Leandro Resende
O corpo no chão sem se importar se o dia lá fora anoiteceu ou a madrugada se foi. Este quase imóvel corpo decora a sala daquele apartamento inóspito. Nada de familiar ou amigo. Tudo constrange a quem chega. Mas não ocorrem tantas visitas. Só pizzas e putas. Poderia dizer a todos que aquilo era um mesa-de-centro, um aparador. Poderia colocar flores velhas ou porta-retratos vazios (ele não tinha família ou não se lembravam dele) ou um pano bordado ou um cinzeiro. Sem foi próprio de encostos e restos.
Aquela carne natimorta sonha com a escola e todos sorriem e correm uma bola e fazem fila para o lanche e sorriem correndo: a bola vai de um ao outro todos se abraçam e não demora fazem nova fila diante da cantina.
O corpo torto e vomitado é espelho do que lhe cerca. Absorve, reflete.
O corpo torto respira com dificuldade.
Copos e garrafas vazias. Pratos pelos cantos.
A TV ligada sem programação sem volume.
Nunca escuta o som da televisão: estragou.
Horas seguidas de respiração apertada. Dias, noites.
Sobe lenta a caixa torácica.
Desce.
Quase um descanso.
Fim do intervalo.
Sobe como se empurrasse o dia que lhe aperta.
Sobe lento.
Engasga.
Treme.
Gemido de leve dor. Inconsciente, talvez.
A cena é de morte.
Respiração trava.
Engasga. Catarro lhe tampa a garganta.
Caixa torácica dá um salto – todos os músculos contraídos.
Respiração entrecortada, sem fôlego.
Um afogamento no fundo da sala – onde não dá mais pé.
…e o ar acaba mas logo recomeça e logo acelera e logo acaba de novo e…
Olhos fechados.
Piscam. Tremem.
O ar quente e tenso sobe o pavilhão da garganta desesperado.
Preenche todo espaço. Acelera contra o muro. Veloz. Bate. Recupera força, ar, velocidade, bate novamente.
Explosão na garganta.
Nada.
Mais duas vezes. Ar quente contra catarro e vomito.
Primeiro escapa um barulho, depois esguicha líquidos.
Desentope.
Dói.
Cospe cores enormes no chão.
(Sangue talhado, catarro e vômito parado).
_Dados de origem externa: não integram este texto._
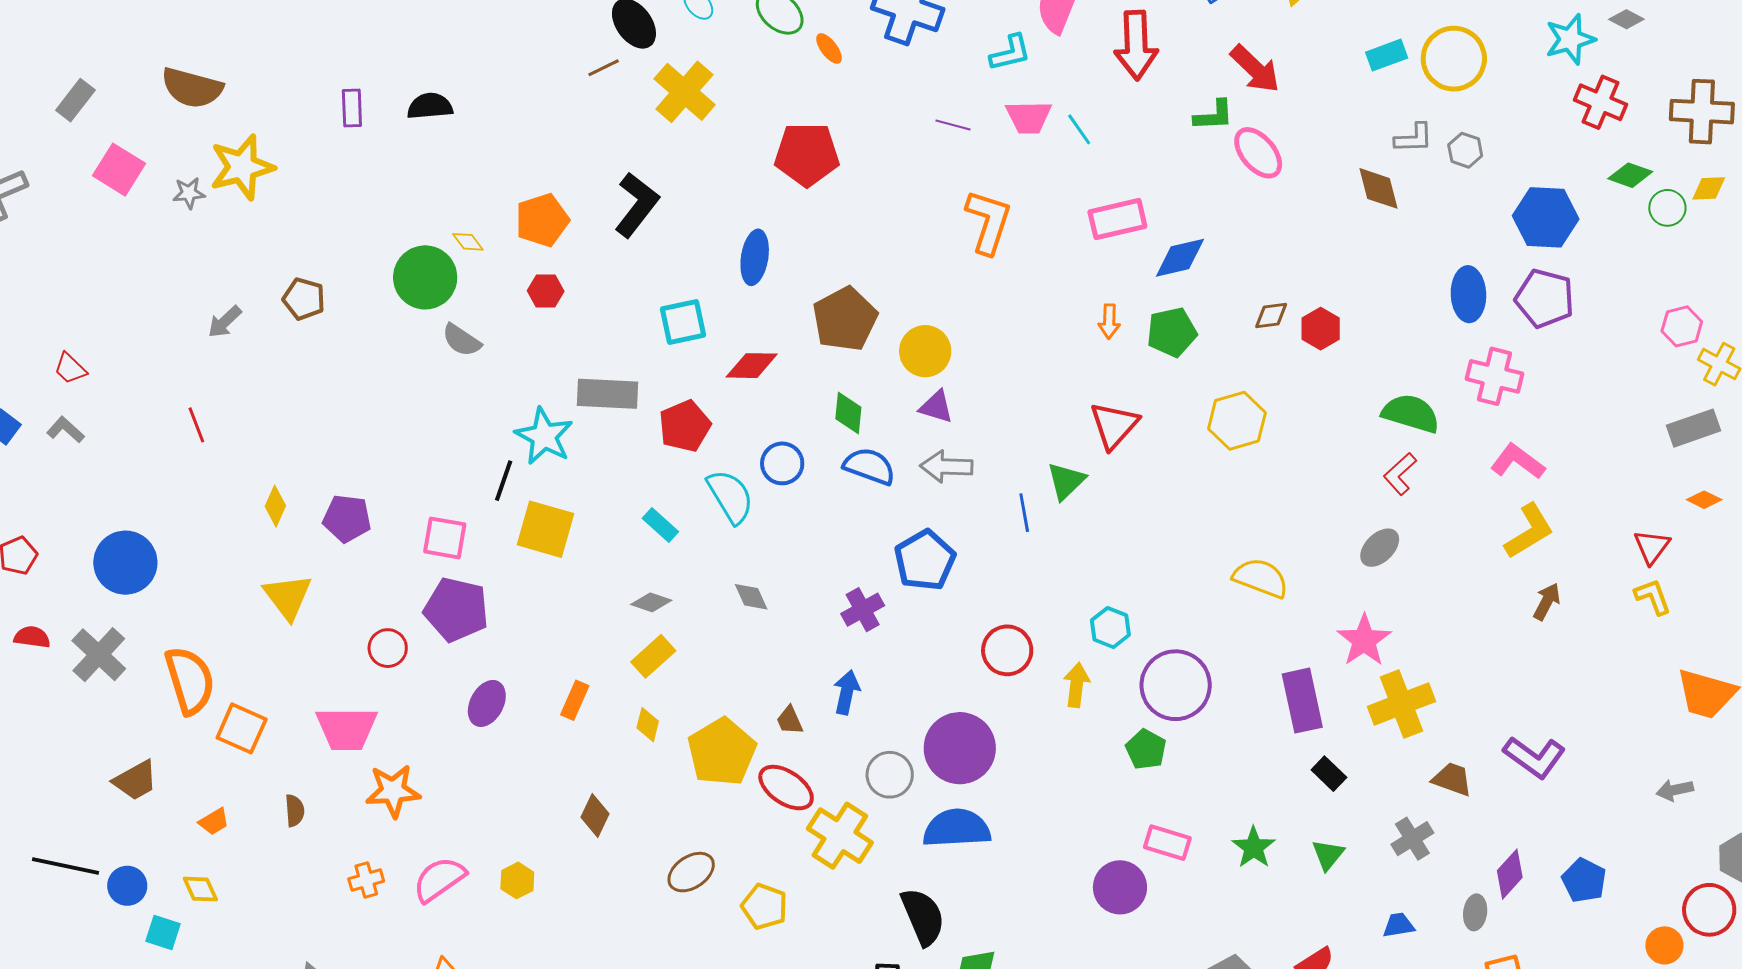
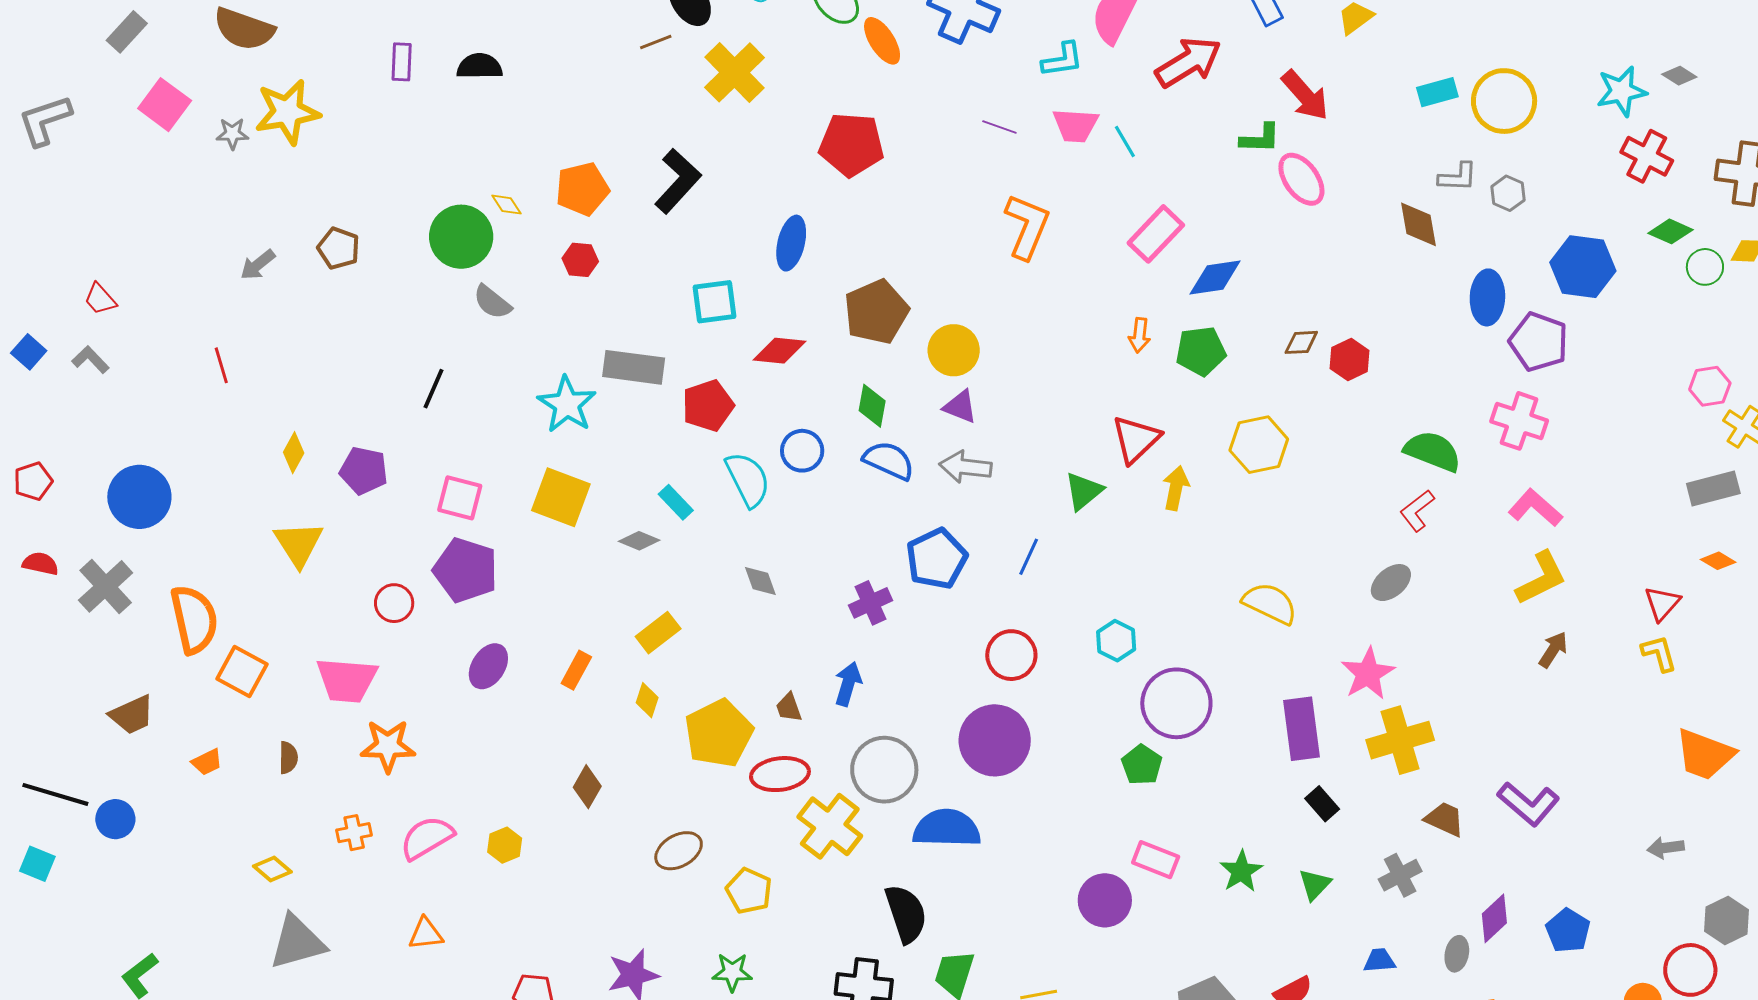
red arrow: (1136, 45) -> (1188, 62), turned -124
orange ellipse: (829, 48) -> (882, 41), size x1.5
pink rectangle: (1117, 219) -> (1156, 234), turned -38
blue ellipse: (1468, 294) -> (1487, 297), moved
purple pentagon: (1545, 298) -> (1539, 342), moved
black line: (504, 481) -> (433, 389), moved
blue line: (1024, 513) -> (1029, 557), moved, turned 30
gray diamond: (651, 602) -> (639, 541), moved
yellow arrow: (1077, 685) -> (1176, 488), moved
purple circle: (960, 748) -> (995, 740), moved
gray circle: (890, 775) -> (884, 770), size x1.4
red ellipse: (786, 788) -> (780, 774), turned -46
yellow diamond: (200, 889) -> (272, 869), moved, turned -30
cyan square: (163, 932) -> (37, 864), moved

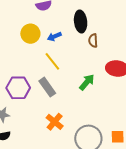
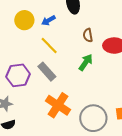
brown semicircle: (93, 41) -> (88, 35), moved
orange cross: (55, 122) -> (58, 105), size x1.4

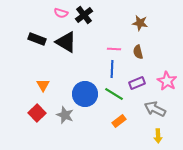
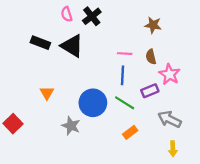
pink semicircle: (61, 13) -> (67, 14), turned 56
pink star: (167, 81) -> (170, 74), moved
red square: (37, 113) -> (13, 124), moved

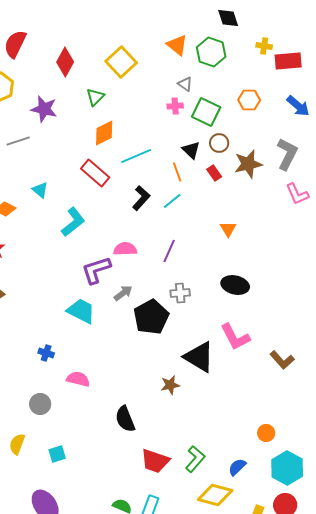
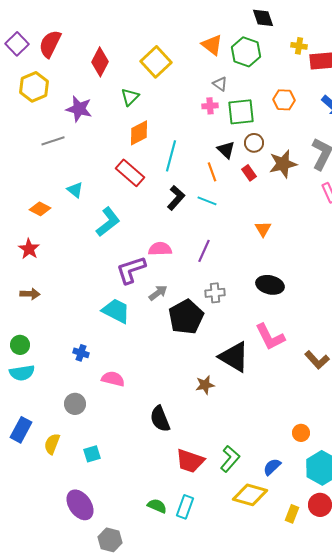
green square: (206, 112) -> (241, 112), turned -32
cyan line: (136, 156) -> (171, 156), turned -52
cyan line: (172, 201) -> (207, 201), turned 60

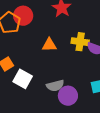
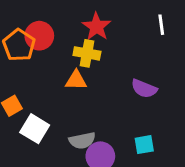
yellow cross: (80, 42) -> (87, 53), moved

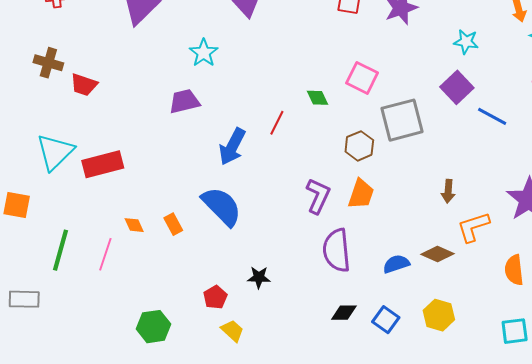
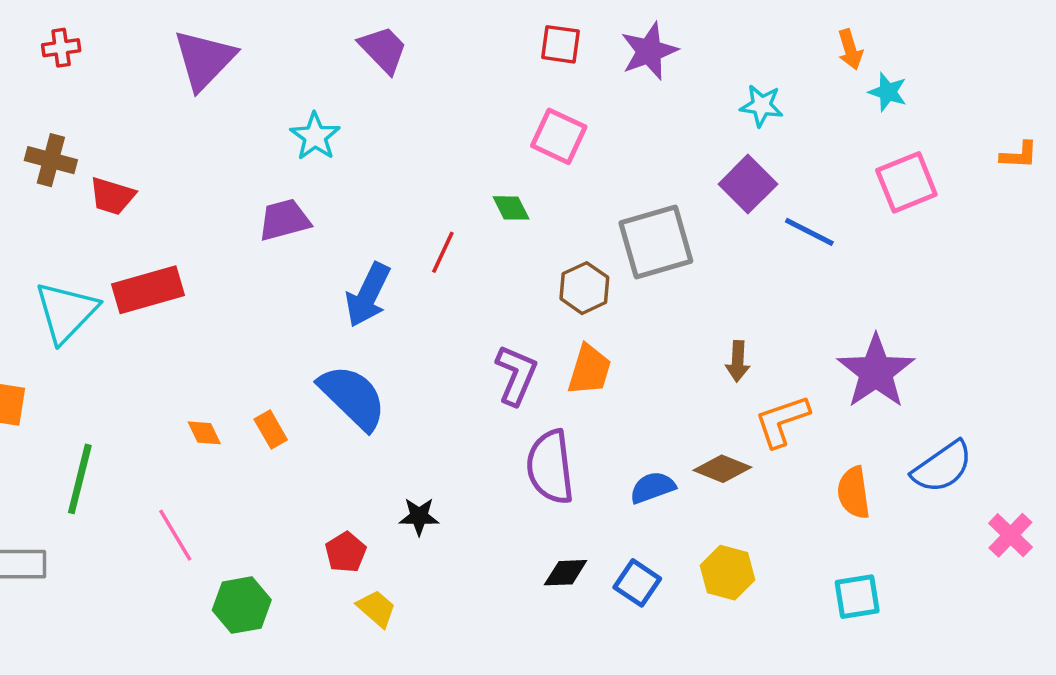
pink square: (362, 78) -> (559, 136), moved
red rectangle: (103, 164) -> (148, 290), moved
pink line: (105, 254) -> (175, 535), moved, turned -48

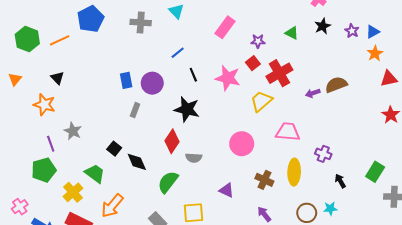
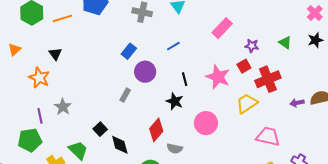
black line: (193, 75) -> (185, 79), moved
blue rectangle: (126, 80) -> (129, 51), moved, turned 42
black star: (187, 109) -> (175, 101), size x0.7
pink circle: (242, 144) -> (206, 123), moved

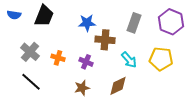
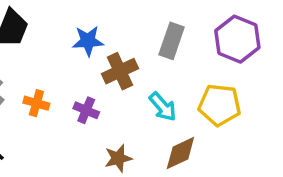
brown cross: (105, 40) -> (120, 71), turned -30
brown diamond: (118, 86) -> (180, 153), moved
brown star: (82, 88) -> (118, 158), moved

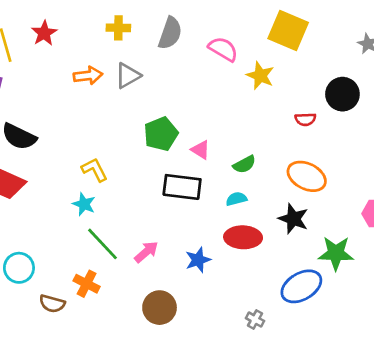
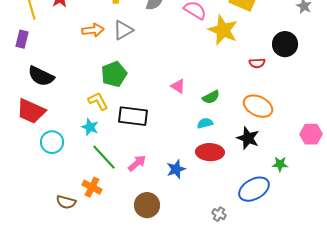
yellow star: (260, 76) -> (223, 30), size x1.4
green pentagon: (161, 134) -> (114, 74), moved
black rectangle: (182, 187) -> (133, 116), moved
green star: (336, 253) -> (280, 164), size x0.6
cyan circle: (19, 268) -> (52, 142), moved

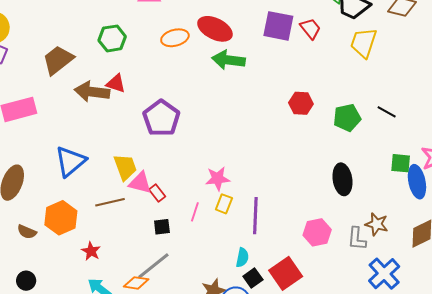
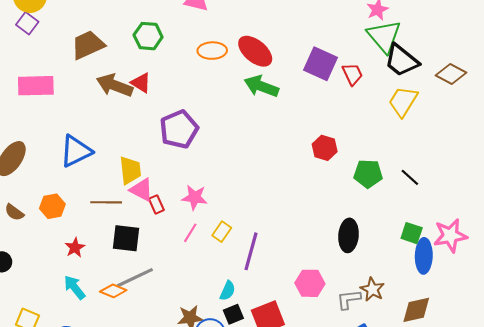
pink star: (218, 179) -> (195, 197), moved
orange hexagon: (61, 218) -> (52, 206), size x0.7
black square: (162, 227) -> (126, 238), moved, size x1.6
gray L-shape: (357, 239) -> (349, 299), turned 65

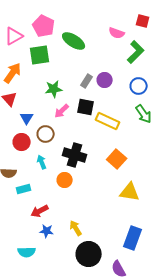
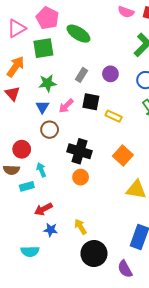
pink semicircle: (117, 33) -> (126, 12), moved
gray rectangle: (87, 81) -> (82, 75), moved
green star: (54, 89) -> (48, 83), moved
blue triangle: (27, 118) -> (42, 107), moved
yellow rectangle: (108, 121) -> (114, 116), size x0.7
red circle: (22, 142) -> (22, 149), moved
cyan arrow: (42, 162) -> (41, 170), moved
orange circle: (65, 180) -> (81, 177), moved

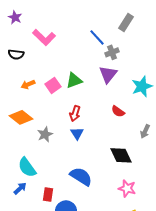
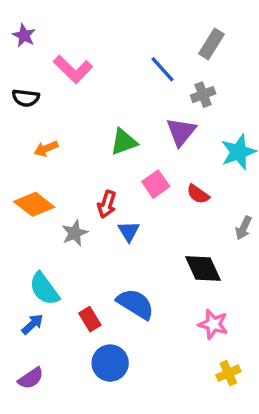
gray cross: (112, 52) -> (203, 95), moved
pink square: (53, 85) -> (156, 184), moved
red arrow: (75, 113) -> (107, 204), moved
red rectangle: (48, 194) -> (90, 319), moved, turned -40

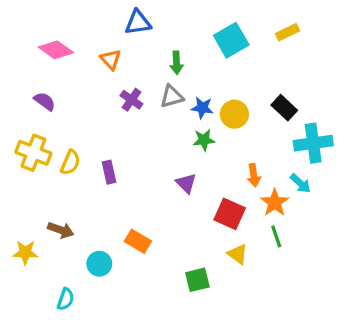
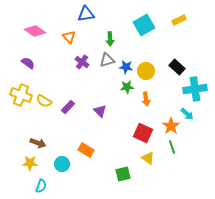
yellow semicircle: (70, 162) -> (44, 101), turned 98
purple rectangle: (109, 172) -> (68, 107), turned 56
orange arrow: (254, 175) -> (146, 99), moved
purple triangle: (186, 183) -> (100, 111), moved
yellow star: (25, 252) -> (30, 163), moved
Uma nuvem de odores cobre a sala.
Na avenida, um carro atravessa com o som ligado.
Agora, parece uma criança dormindo.
O corpo, com o canto da boca, sorri – em transe.
Dá lugar na fila do lanche para a menina, aquela do ônibus, dos cabelos grandes, olhos grandes, cheios de vida. Ela sorri. Ele devolve o sorriso. Temos a vida pela frente, pensa.